The art, for EMC, is keeping people happy and engaged. As soon as a deal is done, Walton's team and the leaders of the acquired company customize a plan for integrating into EMC. Usually after several months, the company is folded in with other acquisitions to create new business units, though VMware continues to be run independently. To help the former CEOs thrive in a new organization, Walton assigns an executive mentor to each of them. He also conducts cultural awareness sessions with the employees of the acquired companies. "I'm the Kofi Annan of EMC," he jokes.

It helps that the newcomers get opportunities they never would have had if they hadn't sold their companies. Take Larry A. Zulch, former CEO of Dantz Development Corp., which was a $20 million-a-year maker of data-backup software for smaller businesses when EMC bought it in late 2004. Within weeks, Zulch was asked to craft an EMC-wide strategy for the entire small- and medium-size business market. He proposed a full array of hardware and software for this segment. Tucci gave him a quick go-ahead. Within 10 months, he drew products from five other EMC business units, and last February he launched EMC's Insignia line -- whose sales are off to a promising start.

Insignia is just one of many seeds Tucci has planted. Often, the software companies he buys are so young that they have scant revenues. (One had just $1 million in annual sales.) The idea is that once their products are combined with other EMC software in substantial packages that get marketing help from the company's 2,000-strong sales force, revenues will grow rapidly. Even Documentum, which had $300 million in annual revenues, has benefited from EMC's brawn. Its customer roster has doubled since its acquisition, and revenues have grown 60%.
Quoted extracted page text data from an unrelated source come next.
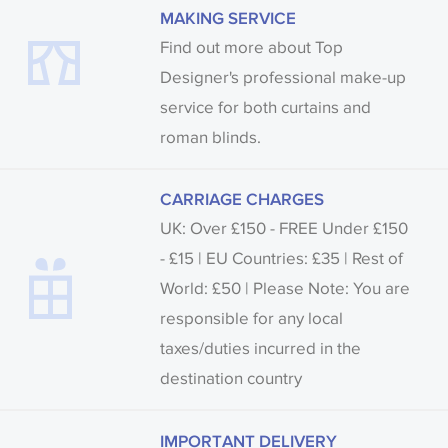
MAKING SERVICE
fabrics may be accompanied by a printed image.
Find out more about Top
Designer's professional make-up
service for both curtains and
roman blinds.
CARRIAGE CHARGES
UK: Over £150 - FREE Under £150
- £15 | EU Countries: £35 | Rest of
World: £50 | Please Note: You are
responsible for any local
taxes/duties incurred in the
destination country
IMPORTANT DELIVERY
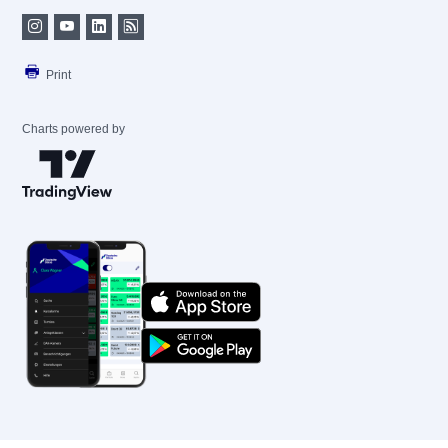
Print
Charts powered by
If Tucci appears to have figured out how to get tech M&A right, he has yet to see that success heralded by investors. Like most other technology stocks, the company's shares have languished since 2003, rising but 5%. UBS (UBS ) analyst Ben Reitzes believes VMware alone could be worth more than $6 billion in a public offering -- roughly 10 times what EMC paid for it. But when Reitzes raised the issue at an analyst conference on June 7, Tucci abruptly closed the discussion. "It's not a great idea to say: 'Here are my best assets. I'll get rid of them,"' Tucci told the crowd. Asked if she'd like to see the company spun off with an IPO, VMware President Diane Greene diplomatically ducked the question. "It's up to Joe," she said, shrugging. For now, Joe says no. But if EMC stock continues to stagnate, Tucci may be forced to make up a new playbook.